Marketing Profitability Gets a Boost With New Analytics Tools
In a time of slim profit margins, every advantage counts when trying to boost marketing profitability. In an effort to improve profits, one credit card provider realized that they needed to adjust the manner in which they identified active customers. Their goal was to focus marketing efforts on those individuals who were most likely to spend more money. The solution they sought more accurately identified this specific customer segment, helping save time and money and improve their profit margins.
Response patterns across customer categories
The card provider decided to test their existing profitability models to see if improvement could be identified. These models were tested against Equifax Advanced Decisioning Attributes, the most current set of foundational attributes from Equifax, and were augmented with Equifax Dimensions™, which identifies a consumer’s credit activity over the previous 24 months.

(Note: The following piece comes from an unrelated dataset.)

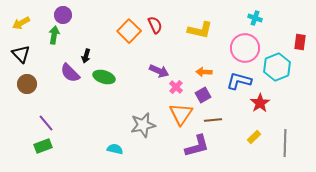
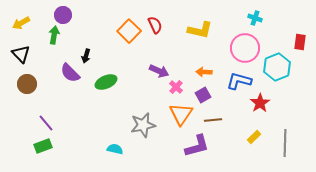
green ellipse: moved 2 px right, 5 px down; rotated 40 degrees counterclockwise
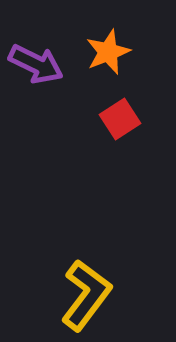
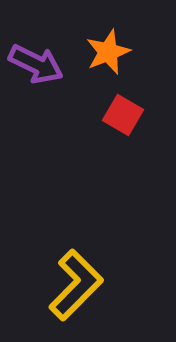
red square: moved 3 px right, 4 px up; rotated 27 degrees counterclockwise
yellow L-shape: moved 10 px left, 10 px up; rotated 8 degrees clockwise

Their team constructed four new versions of the models to evaluate key customer categories, including customers more likely to respond to an offer, customers more likely to respond to an offer and spend more than the average customer in the next six months, those more likely to get a new bank card in the next six months, and those most likely to both get a new bank card in the next six months and respond to offers.
A tale of two models
The comparative analysis was conducted using the Kolmogorov-Smirnov (KS) statistic, which measures the distance between the total percentage of consumers in the “good” target categories and “bad” target categories – response to offer, spend, propensity to open a new bankcard and combinations of those (per the company’s marketing campaigns). The higher the KS score, the better the model performs at differentiating high-spend customers from the low-spend group.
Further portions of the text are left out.